SwissProtデータベースから18,552個の人間タンパク質を収集し、既知のタンパク質相互作用関係に基づいてタンパク質-タンパク質相互作用ネットワーク(PPI)と配列相似性ネットワーク(SSN)を構築しました。

  1. タンパク質特徴表現

配列コード、細胞内位置、およびタンパク質ドメインなどの特徴を含み、これらの三つの特徴を用いてタンパク質を前処理し、最終的に2,045次元の特徴ベクトルを生成しました。

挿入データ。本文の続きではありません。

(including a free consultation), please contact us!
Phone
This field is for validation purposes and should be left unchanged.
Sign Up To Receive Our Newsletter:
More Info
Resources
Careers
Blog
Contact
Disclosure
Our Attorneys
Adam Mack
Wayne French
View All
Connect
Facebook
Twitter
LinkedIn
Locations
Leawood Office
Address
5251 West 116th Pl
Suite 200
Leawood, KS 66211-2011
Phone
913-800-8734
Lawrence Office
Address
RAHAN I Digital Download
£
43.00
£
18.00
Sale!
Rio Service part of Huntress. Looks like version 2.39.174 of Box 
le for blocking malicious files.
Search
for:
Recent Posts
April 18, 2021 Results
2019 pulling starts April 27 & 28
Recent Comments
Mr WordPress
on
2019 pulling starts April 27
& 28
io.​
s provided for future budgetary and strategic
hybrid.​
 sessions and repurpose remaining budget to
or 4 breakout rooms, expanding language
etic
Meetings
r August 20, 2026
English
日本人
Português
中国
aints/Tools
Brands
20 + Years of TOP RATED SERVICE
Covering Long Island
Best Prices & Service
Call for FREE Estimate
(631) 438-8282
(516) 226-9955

  1. 変分グラフオートエンコーダー(VG-AE)

VG-AEフレームワークを使用してPPIおよびSSNネットワーク内のタンパク質特徴を多源特徴融合しました。グラフ畳み込みネットワーク(GCN)エンコーダーを使用して高次元の特徴表現を低次元の潜在表現μに圧縮し、内積デコーダーを使用して入力グラフデータを再構築しました。

  1. DTA予測

低次元の潜在表現を使用してDTAの予測を行いました。具体的な方法として、タンパク質特徴と3層GCNによって抽出された薬物特徴を融合し、最終的に複数の全結合層を通してDTA結果を出力しました。

主結果

  1. モデルパフォーマンス

MSF-DTAは、広く使用されている2つのDTA予測ベンチマークデータセットDavisとKIBAで優れたパフォーマンスを発揮しました。DavisデータセットでのMSEは0.194、CIは0.906でした。KIBAデータセットでのMSEは0.124、CIは0.897でした。実験結果は、MSF-DTAが既存の最先端DTA予測方法よりも優れていることを示しました。

  1. タンパク質隣接特徴の有効性

PPIおよびSSNネットワーク内の隣接タンパク質情報を導入することにより、MSF-DTAはタンパク質の表現を効果的に強化し、モデルの予測性能を向上させることができました。

  1. 広範な適用性

この方法は化合物-タンパク質相互作用(CPI)予測タスクでも優れた成果を上げており、異なるタスクでの汎化能力を証明しています。

結論と意義

本研究で提案されたMSF-DTA方法は、タンパク質の多源特徴を融合することで、DTA予測の正確性と効率性を大幅に向上させ、正確かつ効率的なツールを提供しました。この方法は、高次元のタンパク質特徴をタンパク質表現の新たなアプローチとして使用する有効性を示しただけでなく、PPIおよびSSNネットワーク内の隣接タンパク質特徴を用いて薬物-タンパク質相互作用や親和性を予測することの実現可能性も証明しました。

研究のハイライト

  1. 多源特徴の導入

MSF-DTAは、タンパク質の内在属性とPPIおよびSSNネットワーク内の生物学的先験知識を組み合わせることで、DTA予測タスクに新たな視点を提供しました。

  1. 高度なグラフ事前訓練フレームワークVG-AEの応用

VG-AEフレームワークを利用し、モデルがタンパク質間のトポロジー接続をより良く捉え、タンパク質表現の豊富さを強化しました。

  1. 優れた実験結果

DTA予測タスクおよびCPI予測タスクにおいて、MSF-DTAは既存の最先端手法を上回る成果を示しました。

結論

本研究は、多源特徴融合に基づく新たな薬物-標的親和性予測方法MSF-DTAを提案し、タンパク質-タンパク質相互作用および配列相似性ネットワーク内の隣接タンパク質情報を利用して、DTA予測の正確性と効率性を大幅に向上させました。本研究は、高次元のタンパク質特徴をタンパク質表現の新たなアプローチとして使用する有効性を示しただけでなく、PPIおよびSSNネットワーク内の隣接タンパク質特徴を用いて薬物発見および効率的なDTA予測のための新たな解決策を提供しました。